A crowdfunding appeal launched by Hythe Ferry subsidiary of the cross-Solent operator raised just 2 per cent of the £250,000 target for pontoon repairs, and became a public relations disaster after people started asking why a multi-million-pound company was holding out a begging bowl to the public. Red Funnel itself pledged no clear financial commitment. Williams Shipping then stepped in to carry out work free of charge, a goodwill gesture that only highlighted the absence of the much-needed investment by the company’s owners.
Increasingly frustrated, Hythe & Dibden Parish Council asked whether the ferry would return to service by the end of August.
On July 17, Red Funnel’s CEO Fran Collins responded, outlining a three-phase plan, with phase 1, “lifting the walkway and securing the beam” already completed. Phase 2 would involve installing a temporary platform, which could not be used until Phase 3 was completed, which involved repairing the pontoon beneath it, to be carried out by a “local contractor.”
Yet this week, Hythe Ferry posted a website update claiming Phase 2 was “completed.” Strangely, they did not post the update on their Facebook page, where it might have caused embarrassment.

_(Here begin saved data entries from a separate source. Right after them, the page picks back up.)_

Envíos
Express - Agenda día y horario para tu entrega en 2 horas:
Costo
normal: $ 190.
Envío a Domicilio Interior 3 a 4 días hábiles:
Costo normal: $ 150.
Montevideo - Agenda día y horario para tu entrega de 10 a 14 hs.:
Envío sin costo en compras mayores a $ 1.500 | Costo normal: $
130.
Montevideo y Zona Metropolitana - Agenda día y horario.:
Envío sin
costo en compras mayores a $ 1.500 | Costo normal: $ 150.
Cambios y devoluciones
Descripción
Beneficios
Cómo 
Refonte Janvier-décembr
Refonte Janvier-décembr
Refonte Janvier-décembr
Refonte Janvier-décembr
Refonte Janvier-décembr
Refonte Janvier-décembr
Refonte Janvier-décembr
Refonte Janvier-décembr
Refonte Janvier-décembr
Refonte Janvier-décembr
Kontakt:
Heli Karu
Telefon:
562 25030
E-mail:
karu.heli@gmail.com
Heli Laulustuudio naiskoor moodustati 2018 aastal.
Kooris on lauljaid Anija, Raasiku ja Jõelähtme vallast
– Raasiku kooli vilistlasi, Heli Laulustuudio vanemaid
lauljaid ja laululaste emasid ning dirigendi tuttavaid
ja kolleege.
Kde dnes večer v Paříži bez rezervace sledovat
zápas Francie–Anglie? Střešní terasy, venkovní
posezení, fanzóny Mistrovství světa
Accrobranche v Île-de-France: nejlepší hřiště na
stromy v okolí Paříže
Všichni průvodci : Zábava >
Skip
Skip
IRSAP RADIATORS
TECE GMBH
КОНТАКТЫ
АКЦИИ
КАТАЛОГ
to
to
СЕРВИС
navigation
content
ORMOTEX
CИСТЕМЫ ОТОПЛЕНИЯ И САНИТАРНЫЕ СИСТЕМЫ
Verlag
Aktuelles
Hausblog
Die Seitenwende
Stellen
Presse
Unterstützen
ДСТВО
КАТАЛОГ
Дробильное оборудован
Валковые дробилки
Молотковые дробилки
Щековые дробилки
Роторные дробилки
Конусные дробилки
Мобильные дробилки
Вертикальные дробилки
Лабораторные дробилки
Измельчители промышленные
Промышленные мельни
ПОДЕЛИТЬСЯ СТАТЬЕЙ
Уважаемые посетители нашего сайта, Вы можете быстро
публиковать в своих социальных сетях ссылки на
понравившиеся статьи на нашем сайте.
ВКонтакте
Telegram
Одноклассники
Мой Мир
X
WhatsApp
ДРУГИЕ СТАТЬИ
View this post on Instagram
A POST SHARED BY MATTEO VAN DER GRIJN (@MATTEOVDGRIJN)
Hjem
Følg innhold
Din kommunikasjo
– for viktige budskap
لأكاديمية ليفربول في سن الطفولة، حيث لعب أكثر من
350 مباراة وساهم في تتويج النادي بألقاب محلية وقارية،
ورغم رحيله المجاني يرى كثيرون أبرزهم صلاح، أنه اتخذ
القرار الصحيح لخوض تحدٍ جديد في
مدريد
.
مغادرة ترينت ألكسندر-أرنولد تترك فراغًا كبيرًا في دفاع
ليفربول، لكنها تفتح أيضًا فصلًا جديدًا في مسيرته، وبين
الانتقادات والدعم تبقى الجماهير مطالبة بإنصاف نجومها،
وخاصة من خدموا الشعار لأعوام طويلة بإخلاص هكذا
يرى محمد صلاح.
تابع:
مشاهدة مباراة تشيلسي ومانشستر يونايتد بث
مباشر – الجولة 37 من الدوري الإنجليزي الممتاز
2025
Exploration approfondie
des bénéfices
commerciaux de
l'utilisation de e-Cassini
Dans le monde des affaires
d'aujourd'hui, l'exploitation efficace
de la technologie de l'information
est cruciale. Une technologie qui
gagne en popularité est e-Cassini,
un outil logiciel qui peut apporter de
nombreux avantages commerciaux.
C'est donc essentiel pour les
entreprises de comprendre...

Ms Collins also said the “ambition to have the service operational by the end of summer” – a deadline which now looks very likely to be missed.
Meanwhile, the company has not filed its 2023 accounts, now 11 months late. For such a small subsidiary, such a delay is extraordinary. It begs the question: “What is being hidden?” The company used the controversial “one-day diddle” twice to extend the accounts by five months later, and five months later again.
For the residents and businesses, the loss of their ferry has meant longer commutes, lost tourism, and economic damage. With no clarity on whether Phase 3 has begun, no named contractor, and no confirmed return date for the ferry, that looks set to continue.
It may be hard to see what relevance this all has to the Isle of Wight, but as previously reported, Red Funnel’s own financial situation is dire. Its 2023 accounts showed £196 million in losses, £306 million in debt and auditors warning of “material uncertainty” over its future. Several potential buyers are known to have walked away, and its current suitor refuses even to talk to the Island’s elected representatives (see page 3). A critical end of September deadline now looms, when banks warned they may demand repayment of their loans in full – something Red Funnel has admitted publicly that it would be unable to do.
On this first anniversary of the Hythe Ferry suspension, Red Funnel owes the public some straight answers to serious questions. Is the company solvent? Can it safeguard the Island’s lifeline transport system? And what happens if no investment appears by September 30? The time for vague promises, failed commitments and accounting tricks is over. Yet Fran Collins and Red Funnel’s chairman, Stephen Ridgway, did not respond to questions put to them this week.
Almost 164 years after it was founded in September 1861, the company that once styled itself as the lifeline of the Solent now risks running aground on a tide of debt, delay, and distrust. Does its refusal, or inability to fund even modest repairs precede impending disaster. Without urgent answers and real investment, there are fears that Red Funnel may not survive to see its 165th year.